McHugh founded the Women's Studies Program at IUP in 1986 and served as director for a dozen years. She advocated for women's studies in the region, offering workshops and conferences to connect women's studies scholars from various regional campuses.
She remains actively involved in curriculum design and is currently developing a new course, Gender and Violence, and is collaborating on a new minor in violence education. She coordinated the annual conference of the Association for Women in Psychology in 1997 and is on the planning committee for the conference for 2016. She has helped to plan a dozen workshops and conferences for IUP, including Sex and Gender in 2012; Research, Education, and Advocacy for Community Health ( REACH) in 2014; and the Pennsylvania State System of Higher Education's Psychology Conference in 2010 and 2014.
McHugh has served in leadership positions at the national level. She was president (equivalent) of the Association for Women in Psychology and chair of the Committee on Women of the American Psychological Association and is currently president of the APA's Society for Psychology of Women, Division 35. An advocate for women as leaders in the academy, McHugh developed and conducts the Leadership Institute for Faculty Women, which has trained 200 women for leadership on the State System's 14 campuses.
McHugh has published widely, with more than 50 book chapters and articles to her credit.
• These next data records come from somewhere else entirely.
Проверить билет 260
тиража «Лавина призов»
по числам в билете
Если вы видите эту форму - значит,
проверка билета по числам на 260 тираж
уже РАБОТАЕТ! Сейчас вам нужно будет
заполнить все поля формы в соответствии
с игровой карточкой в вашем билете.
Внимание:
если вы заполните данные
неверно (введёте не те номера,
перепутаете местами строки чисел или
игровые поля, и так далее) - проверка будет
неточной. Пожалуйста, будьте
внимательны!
Her work is included in many psychology of women texts and handbooks. Two of her publications won Distinguished Publication Awards from the AWP.
A continuing focus of her scholarship is violence against women. She co-authored numerous reviews of literature on intimate partner violence and co-edited two special topic journal issues on women and violence. Possessing a national reputation as an expert in this area, McHugh has been invited to provide reviews on intimate partner violence, sexual assault, and other forms of violence for handbooks and texts. Her other current areas of scholarship include the history of feminist psychology, older women, size bias, sexual scripts, and sexual assault. In each of these areas, McHugh has collaborated with graduate students. Her forthcoming text, “The Wrong Prescription for Women,” co-edited with Joan Chrisler, is a critical examination of the medicalization of women's bodies and lives. It will be published by Praeger this summer.
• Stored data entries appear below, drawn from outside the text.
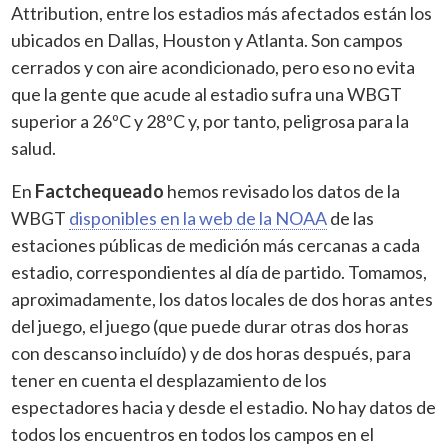
Attribution, entre los estadios más afectados están los
ubicados en Dallas, Houston y Atlanta. Son campos
cerrados y con aire acondicionado, pero eso no evita
que la gente que acude al estadio sufra una WBGT
superior a 26ºC y 28ºC y, por tanto, peligrosa para la
salud.
En
Factchequeado
hemos revisado los datos de la
WBGT
disponibles en la web de la NOAA
de las
estaciones públicas de medición más cercanas a cada
estadio, correspondientes al día de partido. Tomamos,
aproximadamente, los datos locales de dos horas antes
del juego, el juego (que puede durar otras dos horas
con descanso incluído) y de dos horas después, para
tener en cuenta el desplazamiento de los
espectadores hacia y desde el estadio. No hay datos de
todos los encuentros en todos los campos en el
McHugh was awarded the Christine Ladd Franklin Award for her contributions to feminist psychology and the Florence Denmark Award for Distinguished Mentoring for her research with and mentoring of graduate and undergraduate students. She is also included in “Feminist Voices,” an online history of feminist psychology, and participated in recorded interviews for the project.
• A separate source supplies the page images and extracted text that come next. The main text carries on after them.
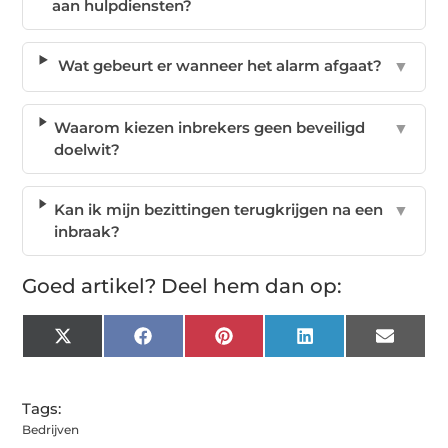
aan hulpdiensten?
Wat gebeurt er wanneer het alarm afgaat?
▼
Waarom kiezen inbrekers geen beveiligd
▼
doelwit?
Kan ik mijn bezittingen terugkrijgen na een
▼
inbraak?
Goed artikel? Deel hem dan op:
X
Facebook
Pinterest
LinkedIn
Email
(Twitter)
Tags:
Bedrijven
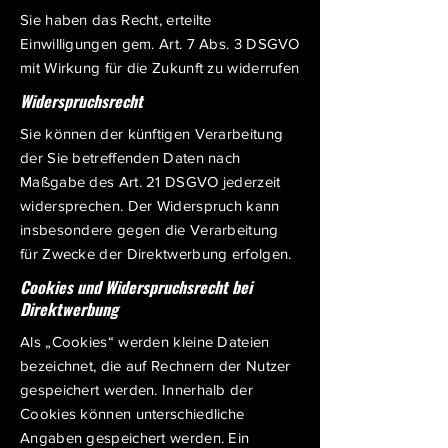
Sie haben das Recht, erteilte
Einwilligungen gem. Art. 7 Abs. 3 DSGVO
mit Wirkung für die Zukunft zu widerrufen
Widerspruchsrecht
Sie können der künftigen Verarbeitung
der Sie betreffenden Daten nach
Maßgabe des Art. 21 DSGVO jederzeit
widersprechen. Der Widerspruch kann
insbesondere gegen die Verarbeitung
für Zwecke der Direktwerbung erfolgen.
Cookies und Widerspruchsrecht bei
Direktwerbung
Als „Cookies“ werden kleine Dateien
bezeichnet, die auf Rechnern der Nutzer
gespeichert werden. Innerhalb der
Cookies können unterschiedliche
Angaben gespeichert werden. Ein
During her tenure as Distinguished University Professor, McHugh intends to begin a book that expands the work and writing she has already completed on different aspects of women's sexuality. This book will extend the scholarship on women's sexual empowerment and address a series of issues and outcomes for contemporary women, including the question of how to express one's sexual desires authentically without subscribing to a perspective on women's sexuality that demeans or discriminates against women, she said.
“Through this text, I hope to extend my scholarship on sexuality, to impact the theory and research on women's sexuality, to present a perspective on female sexual agency and empowerment, and to encourage women, young and old, to resist defining themselves in terms of the male gaze, and express their sexual desire in an autonomous and authentic manner,” McHugh said.